– ¿Qué…? -jadeó Dagda. Abrió los ojos y los fijó en Dulac, absorto-. ¿Dulac? ¿Tú?
– Sí… señor -contestó Dulac tartamudeando. Habría deseado reducirse al tamaño de un ratón o hundirse en el suelo.
– ¿Qué haces aquí? -le recriminó Dagda y se levantó tan deprisa que su silla cayó al suelo-. ¿Y quién es esta muchacha?
Señaló a Ginebra, que seguía al lado de Dulac con la misma expresión de asombro: los ojos abiertos de par en par, la mano derecha sobre la boca y la izquierda estirada en actitud de defensa.

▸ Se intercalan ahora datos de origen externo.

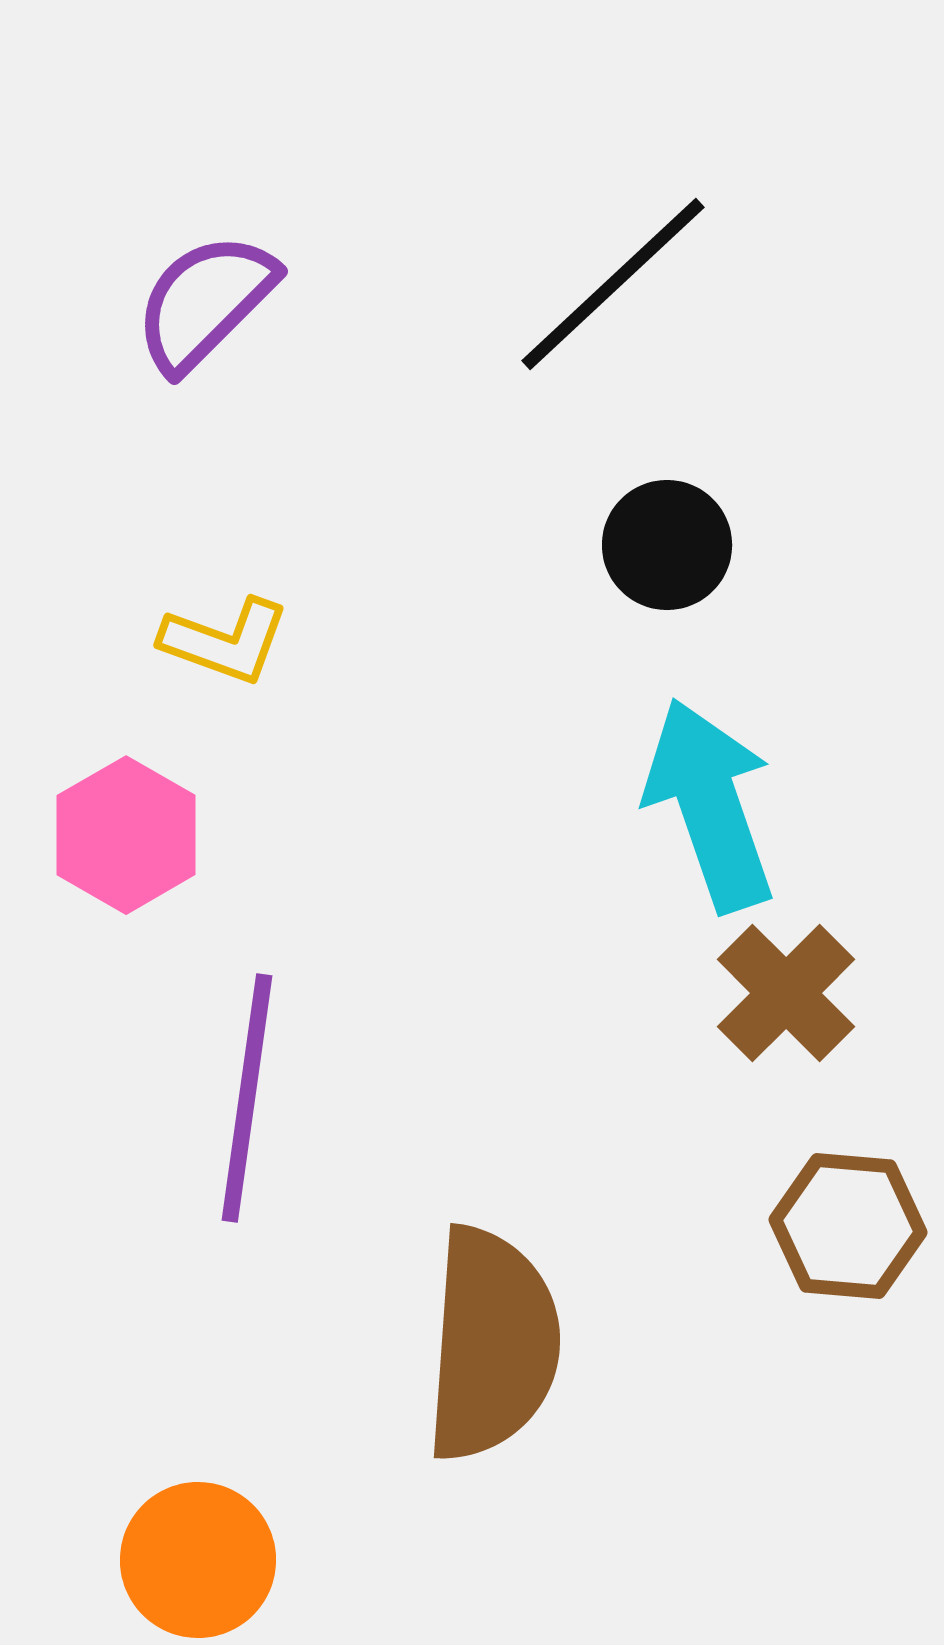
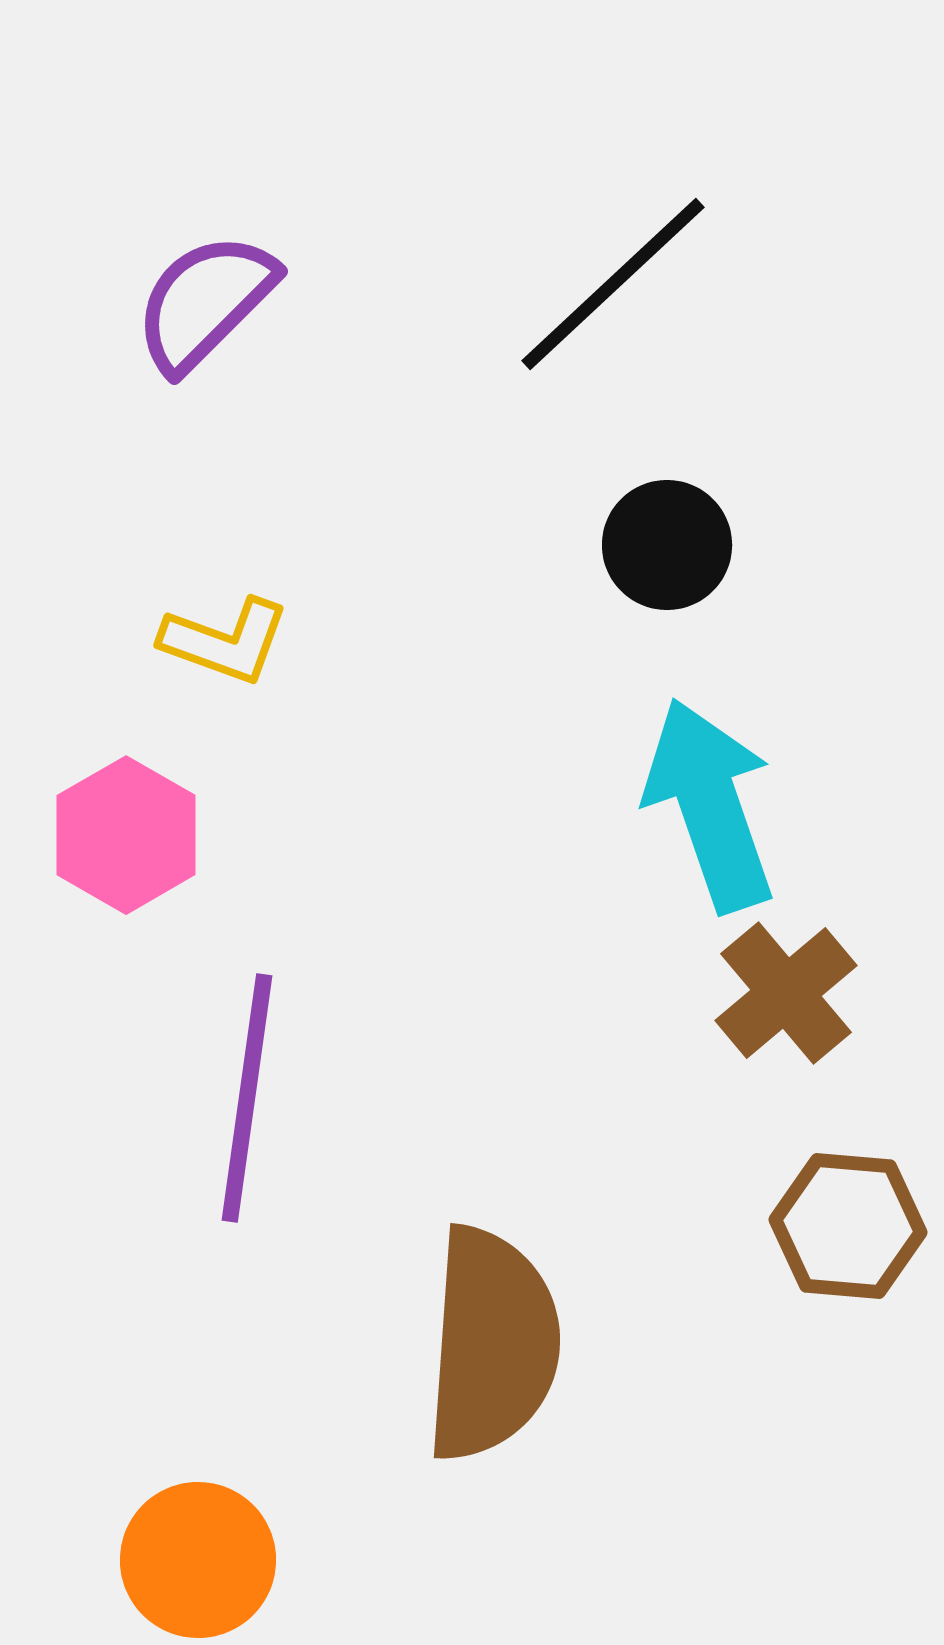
brown cross: rotated 5 degrees clockwise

– ¡Te he hecho una pregunta! -le conminó Dagda al no recibir respuesta alguna. Dulac no recordaba haberle visto nunca tan enfadado.
– Es Gi… -se dominó rápidamente-. Gisela, una amiga. De la ciudad.
– ¿Una amiga? -los ojos de Dagda se entrecerraron-. No sabía que tuvieras una amiga. ¿Y cómo es que no la conozco si vive en la ciudad?
– Acabamos de trasladarnos hace unos días -dijo Ginebra. Había logrado sobreponerse, aunque todavía estaba muy pálida y su mirada iba una y otra vez hacia la pared donde habían visto aquellas extrañas imágenes-. Es mi culpa -añadió-. No le castiguéis, señor. Él no quería, pero se lo he rogado tantas veces que al final me ha dicho «sí».
– ¿A qué?
La pregunta había sido dirigida a Dulac, pero fue Ginebra quien contestó:
– Quería ver Camelot -dijo-. El castillo del rey Arturo.
– Y, por supuesto, al viejo y chiflado mago de la corte -terminó Dagda huraño.
– Él no os describió así -respondió Ginebra. Una sonrisa tímida iluminó su cara-. Dijo que erais un anciano sabio y muy cariñoso. Y un renombrado cocinero.
Dagda hizo una mueca.
– Qué lástima. Me habría encantado creerte, pero seguro que eso último no lo dijo.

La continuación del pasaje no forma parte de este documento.